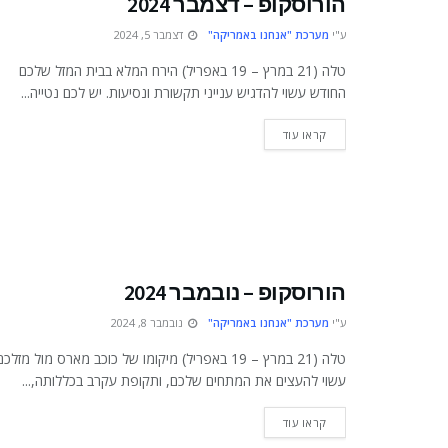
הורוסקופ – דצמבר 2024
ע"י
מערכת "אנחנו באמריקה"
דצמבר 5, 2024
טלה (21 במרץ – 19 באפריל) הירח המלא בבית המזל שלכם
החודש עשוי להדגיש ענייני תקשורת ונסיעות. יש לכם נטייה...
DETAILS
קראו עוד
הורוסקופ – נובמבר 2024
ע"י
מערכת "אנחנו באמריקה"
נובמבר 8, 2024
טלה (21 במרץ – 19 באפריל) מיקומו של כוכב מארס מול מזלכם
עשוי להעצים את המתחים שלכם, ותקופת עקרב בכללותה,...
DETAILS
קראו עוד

------------------------------------------------------------

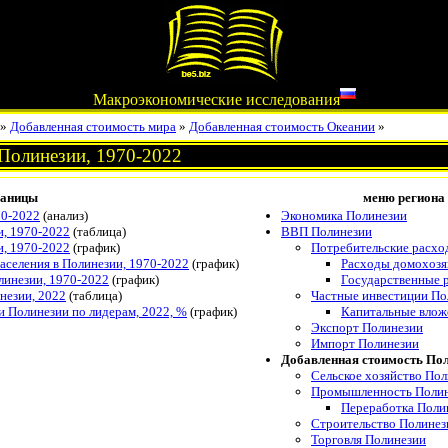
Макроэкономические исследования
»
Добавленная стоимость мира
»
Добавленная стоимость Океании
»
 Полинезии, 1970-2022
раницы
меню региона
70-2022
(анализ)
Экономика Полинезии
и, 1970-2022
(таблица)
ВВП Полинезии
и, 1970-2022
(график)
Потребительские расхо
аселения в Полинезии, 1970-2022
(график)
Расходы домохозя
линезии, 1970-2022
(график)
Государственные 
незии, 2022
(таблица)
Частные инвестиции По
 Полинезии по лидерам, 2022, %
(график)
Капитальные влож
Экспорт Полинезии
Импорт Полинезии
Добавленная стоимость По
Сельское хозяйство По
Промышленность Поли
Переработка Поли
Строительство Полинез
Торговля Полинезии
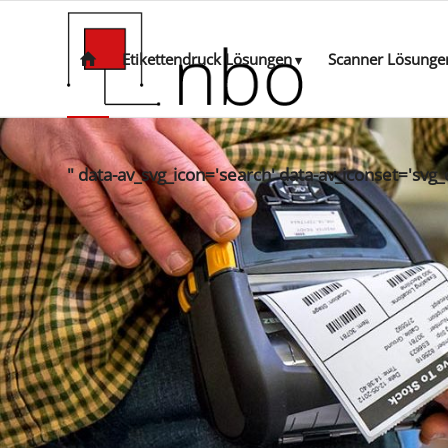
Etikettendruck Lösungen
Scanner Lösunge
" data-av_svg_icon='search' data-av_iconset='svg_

------------------------------------------------------------

[WHAT TO PRODUCE]
Every line of the listing above that contains "Добавленная" is to be copied.

[YOUR SOLUTION]
Добавленная стоимость мира
Добавленная стоимость Океании
Добавленная стоимость По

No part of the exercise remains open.